Butor, Michel (Vol. 1)
Last Updated on June 7, 2022, by eNotes Editorial. Word Count: 329
Butor, Michel 1926–
A French novelist, Butor is an exponent of the anti-novel, or "new novel." (See also Contemporary Authors, Vols. 9-10.)
The name of Michel Butor has long been linked with that of Robbe-Grillet. These two young novelists have nothing in common, however, and Michel Butor was the first to make this clear when he made a violent attack on the theories of the author of Le Voyeur. He too wishes to renovate the form, he too places great importance on the 'objective world' and has little use for 'psychology', but he does believe in his characters and in their relations with the world.
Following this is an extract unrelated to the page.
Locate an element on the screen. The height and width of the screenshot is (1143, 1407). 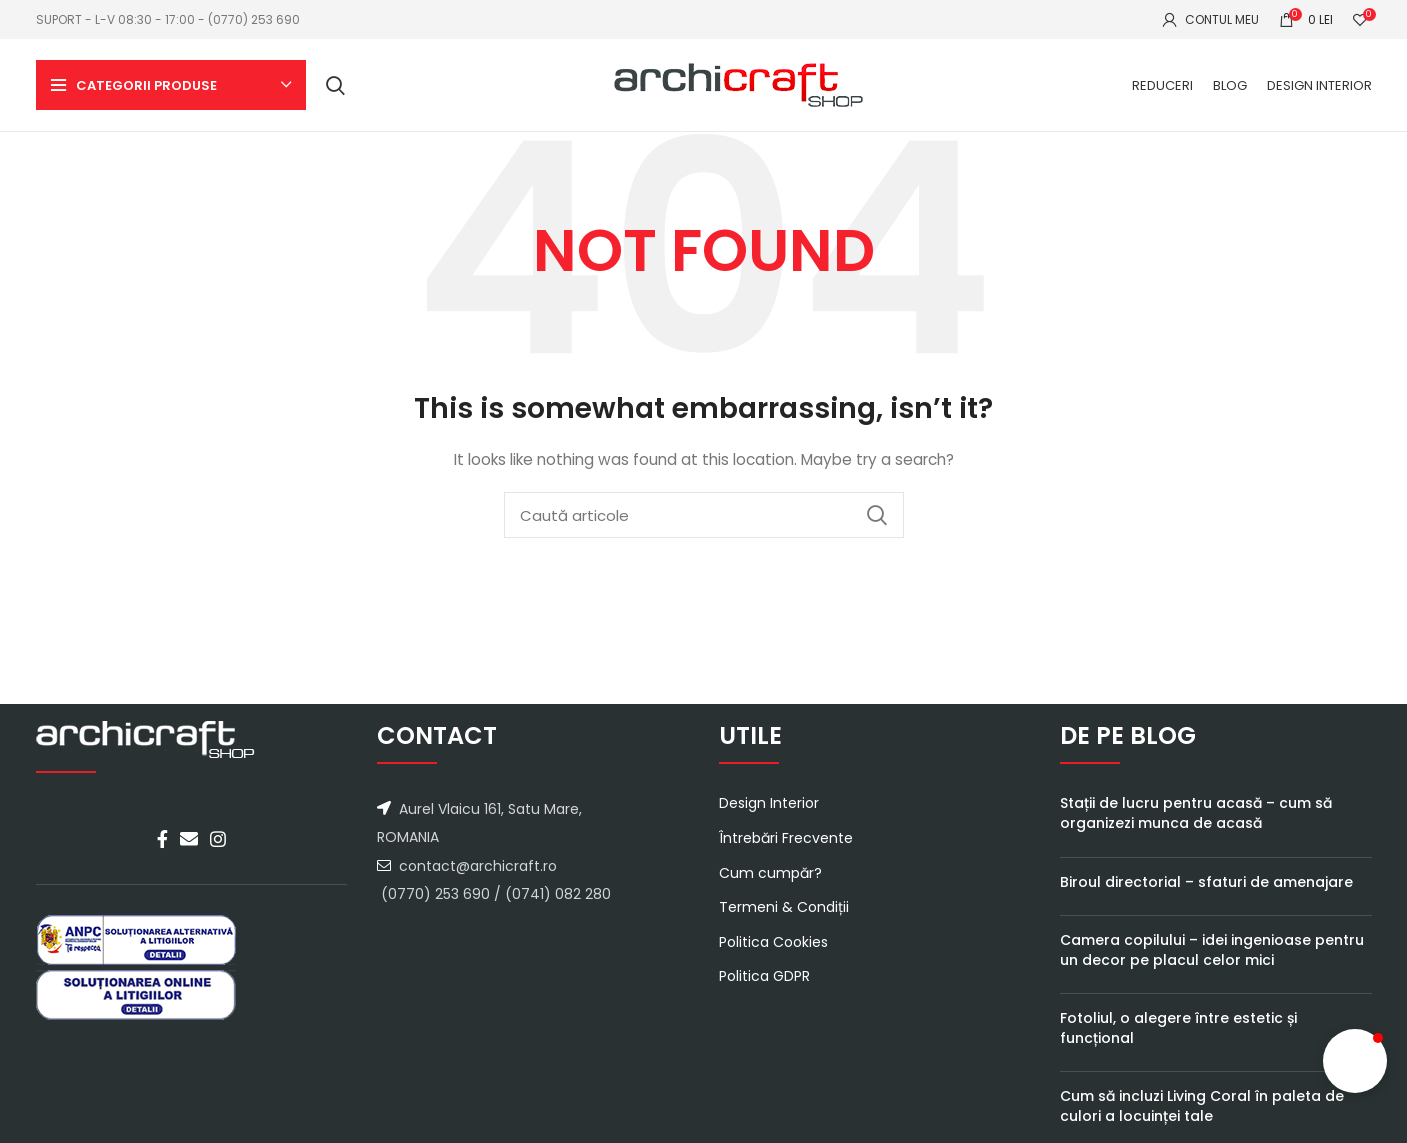
[Email social link] is located at coordinates (189, 853).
For him, it is rather the world that has changed, notably in its two principal categories, space and time.
Unlike the other practitioners of the new novel, Butor does not believe that time can be got rid of quite so easily, either by mixing its tenses or by replacing it, as does Robbe-Grillet in La Jalousie, by an immobilized time. If time is a reality of the world as well as our own reality, this reality is not self-evident, it is not a fixed standard, as in the traditional novel. It has constantly to be recaptured, reconstructed, it is not to engulf the events we have experienced and our own personalities. Moreover, time is not just a simple container: it is woven into the very fibres of our being, which is manifested through its modes, in a dialectical relationship of which the antithesis is the manifestation of time through us. It is this 'Being-Time' complex that Michel Butor is striving to express, partly in the form of the Faulknerian 'chronicle', but also by a quite different technique: meticulous analysis in the description of details, rather than total and synthetic description.
Maurice Nadeau, in his The French Novel Since the War, translated by A. M. Sheridan-Smith (reprinted by permission of Grove Press, Inc.; © 1967 by Methuen and Co., Ltd.), Methuen, 1967, pp. 134-35 (in the Grove-Evergreen paperbound edition, 1969).